From an educational perspective, this relationship may be particularly relevant in medical training, where students are continuously exposed to large volumes of information, evidence-based decision-making, and research-related tasks. Students with higher AI-related knowledge may better appreciate the potential of AI in supporting literature retrieval, summarizing scientific information, generating study materials, or assisting with data analysis. This improved understanding may foster more positive AI perceptions and support more frequent and diverse use. Conversely, students with limited knowledge may perceive AI as complex, unreliable, or ethically concerning, which could hinder active adoption despite the availability of these tools. Importantly, these findings also carry practical implications for medical education. Improving AI practices may not depend solely on providing access to AI tools but rather on developing foundational AI literacy and fostering constructive attitudes toward responsible AI use. Structured educational interventions may help bridge the gap between awareness and effective implementation. These interventions could include integrating AI concepts into undergraduate curricula, offering hands-on workshops, and promoting ethical discussions on AI applications in medicine. Such approaches may help students use AI more confidently, critically, and responsibly in their future professional practice.
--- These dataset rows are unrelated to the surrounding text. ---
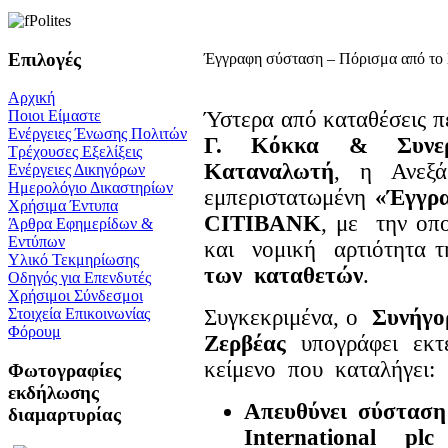
Επιλογές
Έγγραφη σύσταση – Πόρισμα από το
Αρχική
Ύστερα από καταθέσεις 
Ποιοι Είμαστε
Ενέργειες Ένωσης Πολιτών
Γ. Κόκκα & Συνερ
Τρέχουσες Εξελίξεις
Καταναλωτή
, η Ανεξά
Ενέργειες Δικηγόρων
Ημερολόγιο Δικαστηρίων
εμπεριστατωμένη
«Έγγρ
Χρήσιμα Έντυπα
CITIBANK
, με την ο
Άρθρα Εφημερίδων &
Εντύπων
και νομική αρτιότητα 
Υλικό Τεκμηρίωσης
των καταθετών
.
Οδηγός για Επενδυτές
Χρήσιμοι Σύνδεσμοι
Συγκεκριμένα, ο
Συνήγο
Στοιχεία Επικοινωνίας
Φόρουμ
Ζερβέας
υπογράφει εκτ
κείμενο που καταλήγει:
Φωτογραφίες
εκδήλωσης
Απευθύνει
σύστα
διαμαρτυρίας
Ιnternational pl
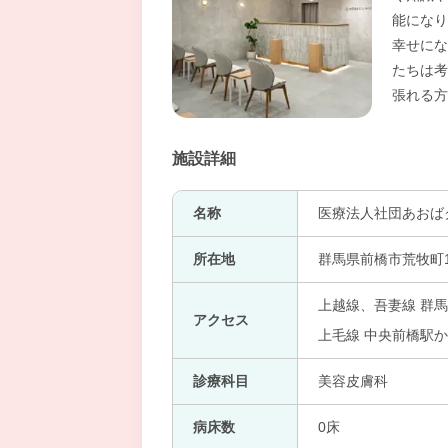
能になり
幸せにな
たちは考
張れる方
施設詳細
名称
医療法人社団あおば
所在地
群馬県前橋市荒牧町1-1
上越線、吾妻線 群馬
アクセス
上毛線 中央前橋駅か
診療科目
美容皮膚科
病床数
0床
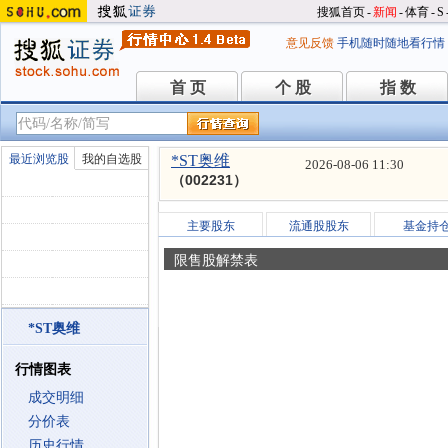
搜狐首页
-
新闻
-
体育
-
S
意见反馈
手机随时随地看行情
首 页
个 股
指 数
首 页
个 股
指 数
最近浏览股
我的自选股
*ST奥维
2026-08-06 11:30
（002231）
主要股东
流通股股东
基金持
限售股解禁表
*ST奥维
行情图表
成交明细
分价表
历史行情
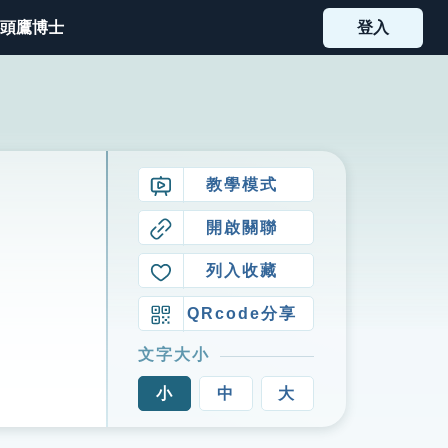
頭鷹博士
登入
教學模式
開啟關聯
列入收藏
QRcode分享
文字大小
小
中
大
Interestingly, most demographic and academic characteristics, including gender, major, GPA, and participation in AI-related workshops, were not significantly associated with AI practices. Similar results were reported in a study of 410 medical students in Greece, which showed that the use of AI in medical education or medical practice was not significantly associated with student characteristics [30]. This suggests that individual cognitive and perceptual factors may play a more significant role than demographic characteristics in determining the extent to which medical students adopt AI tools. However, in the sensitivity analysis, age showed a small but statistically significant association with practice scores, suggesting that older students may be slightly more inclined to use AI in learning activities. Although the effect size was relatively small, this finding may still have educational relevance. This could reflect greater academic experience, higher self-directed learning capacity, or increased exposure to research activities during the later years of medical training.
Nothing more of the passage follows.